Having a medical expert support the ingredient and research is another plus. Paul Dijkstra, CEO of InterHealth Nutraceuticals, the supplier of the branded Garcinia cambogia ingredient Super Citrimax, said that when Dr. Oz covered Garcinia cambogia, he interviewed Harry Preuss, MD, for the segment. “Dr. Preuss was the lead researcher on the Super Citrimax research studies,” says Dijkstra.

Oz & effect

Once Dr. Oz decides to cover a particular ingredient, things happen fast. Most companies cite about four to five days advance notice to prepare for the airing of a segment and all that comes with it. “I would compare it to a tsunami—a good one, but it was pure chaos,” says Steil. “When this hits, the demand can crush your supply chain. We know of other companies that were stocked out for months.”

The impact of the 2012 coverage for Nutra Bridge was dramatic, with triple-digit sales increases and the company’s best year to date. Similarly, Oz’s segment on Garcinia cambogia prompted a tremendous increase in sales for current customers of Super Citrimax, says Dijkstra. “We also added new customers, who seized the opportunity to formulate with Super Citrimax.”

Next Pharmaceuticals felt a similar impact, with products selling out within a few days of the segment airing. “We had several months’ worth of inventory and that was gone in a week,” said Miles. “We were lucky that our supplier could send more product from China. But we didn’t get ahead of our shipping for four to five months.

“It was a game changer in a business our size,” Miles adds. “If we had had the inventory on hand from the start, we could have done more.” The second mention of Relora in April kicked up awareness again and sustained demand into the summer months.

The ultimate impact for most companies is extremely positive, but the majority would not call the opportunity sustainable. “I would argue that this kind of publicity is business altering for a company over the short term, but unless the publicity continues at the same rate every year, the impact will erode over time,” Steil says.

A company must be prepared to manage expectations in subsequent years. “It would be foolish to predict that kind of growth every year,” Steil says.

Companies mentioned in early 2012 had to comply with strict rules about how and when they could promote their upcoming Dr. Oz segment. Miles says that, early last year, Next Pharmaceuticals had to sign several contracts that restricted what they could say on their website and how long they could post a link to the segment on Relora. “This year when they called and said they were airing a segment on Relora, we asked what restrictions they had and they said, ‘We don’t do that anymore,’ ” says Miles.

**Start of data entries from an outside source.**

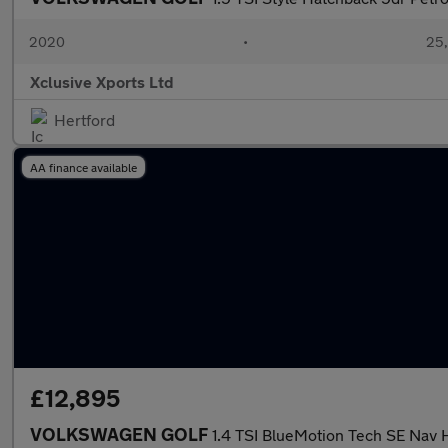
2020
•
25,
Xclusive Xports Ltd
Hertford
AA finance available
£12,895
VOLKSWAGEN GOLF
1.4 TSI BlueMotion Tech SE Nav 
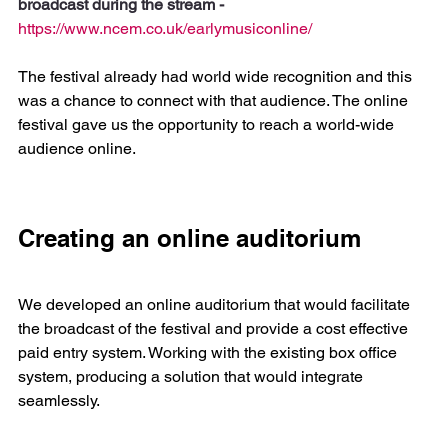
broadcast during the stream - 
https://www.ncem.co.uk/earlymusiconline/
The festival already had world wide recognition and this 
was a chance to connect with that audience. The online 
festival gave us the opportunity to reach a world-wide 
audience online.
Creating an online auditorium
We developed an online auditorium that would facilitate 
the broadcast of the festival and provide a cost effective 
paid entry system. Working with the existing box office 
system, producing a solution that would integrate 
seamlessly.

The opportunity to capitalize on interest in an ingredient leads to a proliferation of bad actors, whose business strategy is simply to make money selling products that Oz mentions. These companies learn what Dr. Oz will talk about and then set up a product and website within days to take advantage of the sales spike. When demand drops, they disappear.

Such was the case when Dr. Oz featured green coffee bean for weight loss. Oz likely picked up on green coffee bean after Applied Food Sciences (AFS) released human clinical trial results, says Jaksch. “So there was a seed event from the innovator. But now, every hack in the market is all over it. The only clinically relevant ingredient is the AFS material. God knows what’s going into those other products.”

But what's the price to pay when consumers try products and feel no result?

Borrowing science for promotional reasons has been an industry concern for many years. But its acceleration over the last year prompts even those companies who have reaped the benefits of the Oz effect to consider it a double-edged sword. “It has been fabulous for giving the industry a shot in the arm, sales-wise,” says Miles. “But if people take the product and don’t have a good experience, it could really damage industry credibility.”

“We need someone like Dr. Oz who has the level of gravity he has to be out there educating consumers about potential health ingredients,” Jaksch says. “But I'm on the fence about it all because it helps a group who is not representative of the industry or our mission to deliver healthy products and help people. We need to support the companies who are building scientific support for the long-term play.”